Spatiotemporal modelling of induced seismicity with a stress-based statistical approach applied to different production sites

In the framework of the Geo:N project SECURE (Sustainable dEployment and Conservation of Underground Reservoirs and Environment) we developed a Python software toolbox to model the rate and distribution of seismicity induced by anthropogenic stress changes at various production sites (gas production, hydrofracturing, gas storage). This toolbox tests different frictional behavior of the underground (linear or rate-and-state stressing rate dependent, critically or subcritically prestressed faults) and takes into account the uncertainties of the production site parameters. The knowledge on the location and orientation of pre-existing faults can be considered as well. Model parameters are estimated by fitting the model to recorded historical seismicity using a maximum likelihood approach. We discuss applications at conventional gas fields, hydraulic fracturing experiments and an aquifer gas storage site, covering a wide range of spatial and temporal scales of induced seismicity in different settings and for different production schemes. This enables to investigate the underlying physical processes by the comparison of the different models. Additionally, the model parameters are linked to frictional material properties and the best performing model can be used to forecast the seismicity rates in space and time with their uncertainties according to the production plans.

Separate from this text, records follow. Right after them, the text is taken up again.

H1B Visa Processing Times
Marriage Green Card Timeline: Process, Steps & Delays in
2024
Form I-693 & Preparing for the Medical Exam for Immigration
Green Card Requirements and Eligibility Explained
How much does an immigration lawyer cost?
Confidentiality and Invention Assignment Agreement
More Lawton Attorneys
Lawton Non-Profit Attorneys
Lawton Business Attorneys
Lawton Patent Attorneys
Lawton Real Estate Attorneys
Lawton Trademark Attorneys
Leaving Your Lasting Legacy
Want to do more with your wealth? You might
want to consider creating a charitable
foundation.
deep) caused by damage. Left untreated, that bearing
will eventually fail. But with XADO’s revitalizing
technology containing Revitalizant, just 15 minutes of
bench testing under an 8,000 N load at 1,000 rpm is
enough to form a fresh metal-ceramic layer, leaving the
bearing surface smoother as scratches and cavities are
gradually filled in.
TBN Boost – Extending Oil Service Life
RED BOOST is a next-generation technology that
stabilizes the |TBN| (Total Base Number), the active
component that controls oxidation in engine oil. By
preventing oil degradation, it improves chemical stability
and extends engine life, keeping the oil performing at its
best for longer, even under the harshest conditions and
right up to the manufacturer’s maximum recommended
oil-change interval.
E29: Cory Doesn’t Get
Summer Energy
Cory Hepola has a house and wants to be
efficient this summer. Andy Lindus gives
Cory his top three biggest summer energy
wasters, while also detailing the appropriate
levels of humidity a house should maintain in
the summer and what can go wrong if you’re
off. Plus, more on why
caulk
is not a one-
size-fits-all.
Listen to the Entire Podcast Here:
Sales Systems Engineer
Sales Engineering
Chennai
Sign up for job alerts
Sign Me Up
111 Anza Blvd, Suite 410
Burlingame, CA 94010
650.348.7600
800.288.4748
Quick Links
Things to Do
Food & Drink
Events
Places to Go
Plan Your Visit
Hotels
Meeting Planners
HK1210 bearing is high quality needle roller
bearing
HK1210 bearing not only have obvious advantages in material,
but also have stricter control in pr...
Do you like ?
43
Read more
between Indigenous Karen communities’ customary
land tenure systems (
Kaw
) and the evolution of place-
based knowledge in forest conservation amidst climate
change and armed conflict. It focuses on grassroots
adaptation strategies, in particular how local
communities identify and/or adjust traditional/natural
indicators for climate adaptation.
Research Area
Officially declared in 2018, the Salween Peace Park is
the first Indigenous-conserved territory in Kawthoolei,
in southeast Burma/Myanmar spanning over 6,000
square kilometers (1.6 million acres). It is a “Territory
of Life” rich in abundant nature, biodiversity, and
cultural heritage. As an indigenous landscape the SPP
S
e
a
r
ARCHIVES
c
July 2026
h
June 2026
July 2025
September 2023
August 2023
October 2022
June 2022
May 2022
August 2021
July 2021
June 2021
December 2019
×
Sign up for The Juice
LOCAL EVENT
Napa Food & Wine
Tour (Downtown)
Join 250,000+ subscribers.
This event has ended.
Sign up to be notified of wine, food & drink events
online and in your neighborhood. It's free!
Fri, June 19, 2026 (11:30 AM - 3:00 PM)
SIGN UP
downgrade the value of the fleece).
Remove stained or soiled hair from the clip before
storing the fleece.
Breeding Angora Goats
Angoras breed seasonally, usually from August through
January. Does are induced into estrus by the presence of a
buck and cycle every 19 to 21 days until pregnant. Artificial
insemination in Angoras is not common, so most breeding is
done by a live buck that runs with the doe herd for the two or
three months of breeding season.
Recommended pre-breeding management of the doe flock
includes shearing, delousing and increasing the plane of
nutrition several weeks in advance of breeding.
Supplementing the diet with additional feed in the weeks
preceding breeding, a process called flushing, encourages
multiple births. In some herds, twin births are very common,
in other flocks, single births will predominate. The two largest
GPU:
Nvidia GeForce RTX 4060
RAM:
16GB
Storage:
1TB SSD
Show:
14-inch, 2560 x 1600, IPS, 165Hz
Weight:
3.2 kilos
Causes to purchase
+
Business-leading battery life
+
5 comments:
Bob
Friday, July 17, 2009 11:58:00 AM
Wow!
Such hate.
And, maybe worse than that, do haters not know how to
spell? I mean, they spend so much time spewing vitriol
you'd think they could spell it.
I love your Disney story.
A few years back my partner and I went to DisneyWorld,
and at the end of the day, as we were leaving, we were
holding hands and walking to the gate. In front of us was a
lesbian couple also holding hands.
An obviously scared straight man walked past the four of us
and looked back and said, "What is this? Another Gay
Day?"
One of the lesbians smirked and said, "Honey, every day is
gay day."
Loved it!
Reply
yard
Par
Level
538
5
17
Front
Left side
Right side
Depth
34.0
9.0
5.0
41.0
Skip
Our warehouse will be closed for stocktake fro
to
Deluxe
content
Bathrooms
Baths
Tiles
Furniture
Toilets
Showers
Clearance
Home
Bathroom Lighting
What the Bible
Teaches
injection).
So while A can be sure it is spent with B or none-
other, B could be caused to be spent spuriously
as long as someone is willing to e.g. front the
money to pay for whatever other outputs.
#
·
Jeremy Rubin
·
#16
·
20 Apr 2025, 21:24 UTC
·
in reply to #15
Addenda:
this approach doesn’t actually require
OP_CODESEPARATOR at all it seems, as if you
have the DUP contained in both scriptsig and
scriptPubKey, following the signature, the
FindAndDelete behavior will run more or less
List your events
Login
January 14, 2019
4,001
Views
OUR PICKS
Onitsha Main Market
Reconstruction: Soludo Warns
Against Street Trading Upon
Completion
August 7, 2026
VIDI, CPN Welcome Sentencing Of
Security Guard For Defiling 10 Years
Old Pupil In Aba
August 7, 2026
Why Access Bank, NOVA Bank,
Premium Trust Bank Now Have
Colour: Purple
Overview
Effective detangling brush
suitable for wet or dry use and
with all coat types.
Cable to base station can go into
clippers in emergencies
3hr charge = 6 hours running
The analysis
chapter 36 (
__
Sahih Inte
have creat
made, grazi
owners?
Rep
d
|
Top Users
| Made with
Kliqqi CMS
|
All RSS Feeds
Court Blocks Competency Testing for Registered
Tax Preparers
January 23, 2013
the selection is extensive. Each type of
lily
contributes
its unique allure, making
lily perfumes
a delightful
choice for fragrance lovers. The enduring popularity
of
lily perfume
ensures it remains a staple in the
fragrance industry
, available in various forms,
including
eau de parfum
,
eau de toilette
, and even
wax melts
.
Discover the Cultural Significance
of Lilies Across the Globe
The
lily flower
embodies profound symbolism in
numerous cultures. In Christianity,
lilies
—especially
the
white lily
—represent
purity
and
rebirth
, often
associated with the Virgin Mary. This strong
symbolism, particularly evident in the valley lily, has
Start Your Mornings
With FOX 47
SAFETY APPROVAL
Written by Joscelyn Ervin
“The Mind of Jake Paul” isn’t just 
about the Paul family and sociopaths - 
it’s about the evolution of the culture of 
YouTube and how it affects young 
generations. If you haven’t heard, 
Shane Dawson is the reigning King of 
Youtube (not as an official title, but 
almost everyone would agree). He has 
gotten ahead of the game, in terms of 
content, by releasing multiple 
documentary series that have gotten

Induced seismicity at gas fields in the Northern Netherlands and in Germany have similar tectonic settings but very different extents, depths and production histories. The data set of two sites are compared which both show a large delay of the first recorded seismicity after the start of production. Using our model we can reproduce the long delay for both sites. Thanks to the long and detailed data set we successfully reproduce the spatiotemporal pattern of the seismicity of one site, whereas the limited number of seismic events result in large uncertainties for the other site. In the comparative testing of the models the critically prestressed rate-and-state model performs best. This means that the complete stressing history influences the resulting seismicity. We also applied the model to a hydraulic fracturing experiment in granite comparing data sets for different fracturing methods and different phases of a stimulation experiment. Hundreds of microearthquakes are localized in a volume of roughly 15x15m with increasing number of events for later refraction stages indicating the growth of rock fracturing. A third application is run for a gas storage in an aquifer layer, which is loaded by injection and production operations. Here the proportion of the tectonic versus the anthropogenic induced seismicity is investigated analyzing the varying number of small local earthquakes in the region.